▶ _ABOUT THIS EXERCISE_:
Which lines belong in the answer? Exactly those from the line containing "Encourages creativity and" through the last line of the records below, repeated as written.

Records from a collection
──────────────────────────────

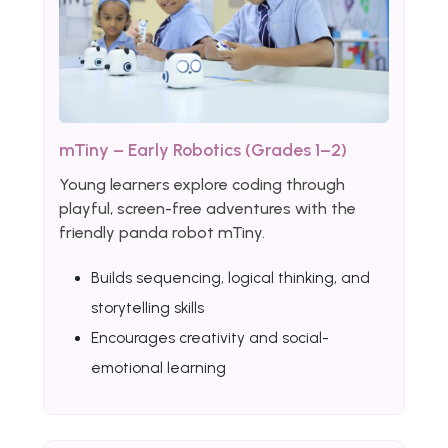
mTiny – Early Robotics (Grades 1–2)
Young learners explore coding through
playful, screen-free adventures with the
friendly panda robot mTiny.
Builds sequencing, logical thinking, and
storytelling skills
Encourages creativity and social-
emotional learning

──────────────────────────────

▶ _WRITTEN ANSWER_:
Encourages creativity and social-
emotional learning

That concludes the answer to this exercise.